Awapai Station, a ram breeder for Focus Genetics, has planted 80ha of mixed clover and Tonic plantain over the past four years. Farm manger manager, Shane Tilson says they’re seeing outstanding results.

“We did a research experiment this season where we grazed half our Highlander ewe hoggets with their Primera lambs on plantain and half on grass for the last month of lactation in December. The lambs that were weaned off the plantain were a kilo heavier in carcass weight than the lambs that were grazed on pasture. And the ewe hoggets weaned 1.2kgs heavier than those on pasture.”

Lambs off plantain also graded better than off grass.

“It was clear the plantain lambs graded better, yielded better and put on weight faster.”

Tilson says lambs on plantain averaged 350g/day liveweight gain to weaning, a far better lactational growth rate than expected. The plantain also appears very palatable and seems to digest well.

“I find the lambs graze the whole paddock very evenly.”

Having plantain meant that during last year’s drought Awapai was able to grow all Primera rams out to meet contractual demands from farmers.

“Without plantain we would have been very challenged,” notes Tilson.

The plantain also enables them to get replacement highlander ewe lambs to a mature body weight earlier.

“We can mate our hoggets earlier so we can get the genetic gains earlier without compromising growth rates.”

Hogget replacements were weaned last month, coming off plantain at 66.5kg.

“They had put on 4.5kg while also rearing a lamb, so we were thrilled.”

Tilson says to reap the benefits of plantain it must be managed well.

“You really have to keep on top of it.

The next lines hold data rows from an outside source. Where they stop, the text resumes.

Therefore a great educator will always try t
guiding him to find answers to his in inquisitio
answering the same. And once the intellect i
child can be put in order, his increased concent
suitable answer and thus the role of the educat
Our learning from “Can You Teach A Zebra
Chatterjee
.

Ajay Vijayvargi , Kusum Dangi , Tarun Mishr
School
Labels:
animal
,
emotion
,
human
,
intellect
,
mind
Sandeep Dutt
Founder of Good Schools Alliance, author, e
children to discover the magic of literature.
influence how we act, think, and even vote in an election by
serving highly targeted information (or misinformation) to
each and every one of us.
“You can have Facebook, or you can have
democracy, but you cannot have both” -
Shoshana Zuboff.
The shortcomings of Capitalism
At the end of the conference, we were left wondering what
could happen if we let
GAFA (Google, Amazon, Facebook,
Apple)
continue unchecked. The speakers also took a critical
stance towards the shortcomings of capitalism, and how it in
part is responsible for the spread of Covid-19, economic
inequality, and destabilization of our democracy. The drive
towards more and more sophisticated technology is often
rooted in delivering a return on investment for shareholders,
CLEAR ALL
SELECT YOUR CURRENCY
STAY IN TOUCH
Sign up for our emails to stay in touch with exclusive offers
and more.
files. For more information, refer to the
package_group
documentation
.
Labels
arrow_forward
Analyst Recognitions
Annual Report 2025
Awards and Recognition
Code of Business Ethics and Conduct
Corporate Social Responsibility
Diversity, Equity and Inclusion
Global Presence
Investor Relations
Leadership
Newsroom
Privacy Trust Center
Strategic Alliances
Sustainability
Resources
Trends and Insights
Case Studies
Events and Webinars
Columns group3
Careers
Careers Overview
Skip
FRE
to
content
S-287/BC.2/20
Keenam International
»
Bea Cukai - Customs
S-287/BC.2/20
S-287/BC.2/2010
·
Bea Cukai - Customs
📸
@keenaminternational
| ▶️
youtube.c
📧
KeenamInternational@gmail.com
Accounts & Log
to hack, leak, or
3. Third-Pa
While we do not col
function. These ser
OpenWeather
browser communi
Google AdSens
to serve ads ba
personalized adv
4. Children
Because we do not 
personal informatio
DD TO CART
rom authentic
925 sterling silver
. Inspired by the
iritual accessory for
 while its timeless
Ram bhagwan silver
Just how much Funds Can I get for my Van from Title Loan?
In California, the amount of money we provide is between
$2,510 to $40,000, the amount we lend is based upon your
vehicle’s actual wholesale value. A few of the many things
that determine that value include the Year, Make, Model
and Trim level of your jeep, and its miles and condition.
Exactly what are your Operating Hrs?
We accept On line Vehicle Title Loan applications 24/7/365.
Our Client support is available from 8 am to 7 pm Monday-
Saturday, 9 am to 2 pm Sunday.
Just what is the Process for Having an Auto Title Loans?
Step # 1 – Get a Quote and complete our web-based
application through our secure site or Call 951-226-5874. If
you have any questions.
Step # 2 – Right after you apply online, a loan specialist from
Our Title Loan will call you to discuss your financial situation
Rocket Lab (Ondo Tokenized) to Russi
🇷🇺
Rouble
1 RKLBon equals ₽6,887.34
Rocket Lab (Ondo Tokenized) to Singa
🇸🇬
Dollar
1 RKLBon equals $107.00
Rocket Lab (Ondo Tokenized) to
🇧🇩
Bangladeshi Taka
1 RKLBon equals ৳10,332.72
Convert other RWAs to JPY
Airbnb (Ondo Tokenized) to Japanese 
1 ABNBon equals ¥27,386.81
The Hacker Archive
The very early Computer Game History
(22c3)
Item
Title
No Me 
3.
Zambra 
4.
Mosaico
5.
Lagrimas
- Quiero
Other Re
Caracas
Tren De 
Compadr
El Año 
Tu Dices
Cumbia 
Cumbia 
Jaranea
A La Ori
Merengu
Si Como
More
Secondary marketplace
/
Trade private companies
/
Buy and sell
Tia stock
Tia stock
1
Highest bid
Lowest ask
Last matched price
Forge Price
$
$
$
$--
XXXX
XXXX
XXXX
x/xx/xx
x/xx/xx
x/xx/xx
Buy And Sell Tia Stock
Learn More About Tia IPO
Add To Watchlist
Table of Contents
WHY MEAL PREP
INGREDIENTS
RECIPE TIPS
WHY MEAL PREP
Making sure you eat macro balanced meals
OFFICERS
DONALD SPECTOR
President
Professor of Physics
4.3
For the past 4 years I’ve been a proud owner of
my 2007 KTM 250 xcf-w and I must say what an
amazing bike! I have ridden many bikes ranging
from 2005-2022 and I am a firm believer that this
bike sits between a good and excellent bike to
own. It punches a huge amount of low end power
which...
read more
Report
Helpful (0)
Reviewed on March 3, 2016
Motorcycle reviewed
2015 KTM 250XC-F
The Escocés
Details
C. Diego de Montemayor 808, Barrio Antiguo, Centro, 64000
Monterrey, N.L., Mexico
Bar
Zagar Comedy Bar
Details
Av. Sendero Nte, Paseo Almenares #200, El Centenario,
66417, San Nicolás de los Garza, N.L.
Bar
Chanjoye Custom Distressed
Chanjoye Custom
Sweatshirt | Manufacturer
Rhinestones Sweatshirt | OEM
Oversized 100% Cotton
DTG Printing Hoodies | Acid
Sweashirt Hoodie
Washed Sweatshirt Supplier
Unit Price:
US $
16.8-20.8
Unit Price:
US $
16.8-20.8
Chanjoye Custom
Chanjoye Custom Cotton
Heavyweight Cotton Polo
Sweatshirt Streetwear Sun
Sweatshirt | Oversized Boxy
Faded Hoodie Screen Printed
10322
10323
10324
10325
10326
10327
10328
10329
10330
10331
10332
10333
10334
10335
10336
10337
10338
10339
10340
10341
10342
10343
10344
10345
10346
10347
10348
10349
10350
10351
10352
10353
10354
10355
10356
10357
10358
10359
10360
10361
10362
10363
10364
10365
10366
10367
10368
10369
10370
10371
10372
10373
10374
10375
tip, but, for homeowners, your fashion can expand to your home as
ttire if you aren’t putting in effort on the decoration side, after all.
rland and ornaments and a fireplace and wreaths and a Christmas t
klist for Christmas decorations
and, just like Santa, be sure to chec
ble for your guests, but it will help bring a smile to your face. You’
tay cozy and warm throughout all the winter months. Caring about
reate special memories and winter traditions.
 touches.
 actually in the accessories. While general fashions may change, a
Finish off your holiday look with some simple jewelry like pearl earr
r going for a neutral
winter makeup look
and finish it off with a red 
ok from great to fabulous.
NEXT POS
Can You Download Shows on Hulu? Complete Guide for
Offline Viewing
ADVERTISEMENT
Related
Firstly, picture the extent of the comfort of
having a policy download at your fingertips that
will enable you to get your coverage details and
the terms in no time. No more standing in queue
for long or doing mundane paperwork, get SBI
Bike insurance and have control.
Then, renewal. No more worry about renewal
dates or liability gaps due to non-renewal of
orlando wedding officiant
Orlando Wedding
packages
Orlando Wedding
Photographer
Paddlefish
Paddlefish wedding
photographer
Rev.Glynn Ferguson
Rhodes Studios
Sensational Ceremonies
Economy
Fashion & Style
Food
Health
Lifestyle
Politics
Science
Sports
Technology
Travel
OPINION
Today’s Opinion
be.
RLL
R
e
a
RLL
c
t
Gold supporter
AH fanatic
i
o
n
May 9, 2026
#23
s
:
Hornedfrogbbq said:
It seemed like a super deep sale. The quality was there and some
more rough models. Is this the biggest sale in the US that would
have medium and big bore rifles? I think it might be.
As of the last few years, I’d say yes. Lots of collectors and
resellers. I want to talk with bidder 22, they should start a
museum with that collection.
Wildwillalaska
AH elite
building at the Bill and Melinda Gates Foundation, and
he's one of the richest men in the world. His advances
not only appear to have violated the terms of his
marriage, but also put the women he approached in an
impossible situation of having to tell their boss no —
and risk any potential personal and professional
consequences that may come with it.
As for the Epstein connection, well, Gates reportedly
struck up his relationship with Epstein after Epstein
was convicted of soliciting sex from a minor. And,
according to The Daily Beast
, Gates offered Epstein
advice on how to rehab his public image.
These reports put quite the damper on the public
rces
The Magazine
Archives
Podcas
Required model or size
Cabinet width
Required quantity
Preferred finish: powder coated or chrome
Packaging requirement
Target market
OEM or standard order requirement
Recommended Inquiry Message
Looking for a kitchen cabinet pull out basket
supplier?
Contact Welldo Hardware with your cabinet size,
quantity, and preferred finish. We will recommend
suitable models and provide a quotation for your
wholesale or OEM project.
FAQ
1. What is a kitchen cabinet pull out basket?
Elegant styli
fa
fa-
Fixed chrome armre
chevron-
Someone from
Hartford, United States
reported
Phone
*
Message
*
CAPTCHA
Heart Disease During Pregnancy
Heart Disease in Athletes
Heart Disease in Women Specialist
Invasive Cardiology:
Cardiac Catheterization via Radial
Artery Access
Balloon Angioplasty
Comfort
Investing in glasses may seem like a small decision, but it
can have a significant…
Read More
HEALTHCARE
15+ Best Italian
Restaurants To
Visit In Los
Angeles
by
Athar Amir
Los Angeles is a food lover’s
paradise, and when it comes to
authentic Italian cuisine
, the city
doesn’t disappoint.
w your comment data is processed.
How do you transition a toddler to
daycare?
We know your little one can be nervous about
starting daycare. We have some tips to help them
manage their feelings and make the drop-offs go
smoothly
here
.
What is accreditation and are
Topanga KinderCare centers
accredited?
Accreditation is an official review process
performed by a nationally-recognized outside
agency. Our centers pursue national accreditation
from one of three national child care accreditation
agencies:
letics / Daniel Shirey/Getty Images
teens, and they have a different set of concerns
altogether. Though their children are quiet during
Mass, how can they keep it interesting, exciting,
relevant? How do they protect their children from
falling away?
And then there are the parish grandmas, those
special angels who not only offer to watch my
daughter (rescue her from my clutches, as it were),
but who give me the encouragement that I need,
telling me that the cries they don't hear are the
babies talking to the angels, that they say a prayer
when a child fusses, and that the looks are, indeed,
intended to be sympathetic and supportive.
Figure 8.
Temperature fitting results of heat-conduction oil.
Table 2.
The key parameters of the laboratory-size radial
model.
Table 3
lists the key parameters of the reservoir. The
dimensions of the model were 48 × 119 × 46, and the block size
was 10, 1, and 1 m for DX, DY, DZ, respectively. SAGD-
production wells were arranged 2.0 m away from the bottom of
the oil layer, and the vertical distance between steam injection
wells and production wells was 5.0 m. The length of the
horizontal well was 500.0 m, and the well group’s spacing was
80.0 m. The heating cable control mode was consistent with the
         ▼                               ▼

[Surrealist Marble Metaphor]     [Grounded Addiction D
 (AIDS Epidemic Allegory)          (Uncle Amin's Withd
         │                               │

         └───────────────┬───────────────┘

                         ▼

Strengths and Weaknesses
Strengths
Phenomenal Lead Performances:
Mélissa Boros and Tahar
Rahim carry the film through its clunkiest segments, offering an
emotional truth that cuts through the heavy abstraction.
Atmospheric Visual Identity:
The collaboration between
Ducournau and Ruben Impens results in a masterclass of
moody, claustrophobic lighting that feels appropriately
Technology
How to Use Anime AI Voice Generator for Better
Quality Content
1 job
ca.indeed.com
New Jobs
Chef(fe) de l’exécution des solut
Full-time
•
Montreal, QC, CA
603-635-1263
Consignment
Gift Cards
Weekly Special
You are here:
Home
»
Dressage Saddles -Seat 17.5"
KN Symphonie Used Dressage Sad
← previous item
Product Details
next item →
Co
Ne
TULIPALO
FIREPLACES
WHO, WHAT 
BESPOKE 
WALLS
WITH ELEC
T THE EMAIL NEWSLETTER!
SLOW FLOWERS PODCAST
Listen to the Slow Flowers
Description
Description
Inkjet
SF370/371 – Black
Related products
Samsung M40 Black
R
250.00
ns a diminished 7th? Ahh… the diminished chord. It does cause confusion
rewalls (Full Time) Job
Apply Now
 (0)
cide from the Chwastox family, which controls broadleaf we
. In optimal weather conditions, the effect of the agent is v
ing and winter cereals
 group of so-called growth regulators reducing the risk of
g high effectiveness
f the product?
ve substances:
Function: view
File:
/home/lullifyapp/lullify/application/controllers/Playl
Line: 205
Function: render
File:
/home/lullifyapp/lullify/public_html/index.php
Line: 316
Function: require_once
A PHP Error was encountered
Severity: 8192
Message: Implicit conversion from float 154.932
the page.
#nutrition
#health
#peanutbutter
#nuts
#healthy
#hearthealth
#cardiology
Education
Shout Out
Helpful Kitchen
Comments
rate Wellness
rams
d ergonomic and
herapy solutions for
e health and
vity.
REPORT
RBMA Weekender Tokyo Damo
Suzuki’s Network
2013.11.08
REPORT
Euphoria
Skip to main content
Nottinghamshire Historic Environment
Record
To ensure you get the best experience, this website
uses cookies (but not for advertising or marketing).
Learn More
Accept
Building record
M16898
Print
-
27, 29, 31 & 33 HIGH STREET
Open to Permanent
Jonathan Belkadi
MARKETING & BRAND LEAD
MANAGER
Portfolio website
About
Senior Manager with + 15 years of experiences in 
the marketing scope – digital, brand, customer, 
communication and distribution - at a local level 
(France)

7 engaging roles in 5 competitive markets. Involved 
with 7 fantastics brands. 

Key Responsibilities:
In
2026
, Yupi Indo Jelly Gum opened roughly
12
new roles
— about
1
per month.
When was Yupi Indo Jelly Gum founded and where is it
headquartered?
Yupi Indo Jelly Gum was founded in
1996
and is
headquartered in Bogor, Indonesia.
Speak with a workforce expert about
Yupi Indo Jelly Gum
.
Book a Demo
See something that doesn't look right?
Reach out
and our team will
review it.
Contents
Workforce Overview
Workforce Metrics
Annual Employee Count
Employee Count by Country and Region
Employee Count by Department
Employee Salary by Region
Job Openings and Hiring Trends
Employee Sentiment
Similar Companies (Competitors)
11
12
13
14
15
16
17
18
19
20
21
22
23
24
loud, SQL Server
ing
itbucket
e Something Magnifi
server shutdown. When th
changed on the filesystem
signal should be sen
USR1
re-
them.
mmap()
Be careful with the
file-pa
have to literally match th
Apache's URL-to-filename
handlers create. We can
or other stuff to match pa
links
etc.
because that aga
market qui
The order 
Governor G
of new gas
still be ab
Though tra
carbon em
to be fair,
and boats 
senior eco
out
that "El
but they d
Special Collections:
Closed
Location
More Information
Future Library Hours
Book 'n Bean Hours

We graze it when the height of the plantain is the height of a stubby beer bottle and we take the stock out when it’s the height of a stubby beer bottle lying on it’s side. You can’t just stick your stock in there and forget about them.”

Awapai Station held a field day in December to showcase stock on plantain. Focus Genetics’ chief executive, Gavin Foulsham, says he was pleased with the turnout.

“Shane had told us of his outstanding results, and it was important for us to share these with other farmers.

“I think Awapai’s results demonstrate the value of matching your investment in forage, with an appropriate investment in genetics or vice versa.

“It’s makes sense that if you are going to invest in quality genetics, you need to ensure that you are providing them with the forage that allows the animals to express their genetic potential. Awapai’s results with plantain have really hammered home that message!”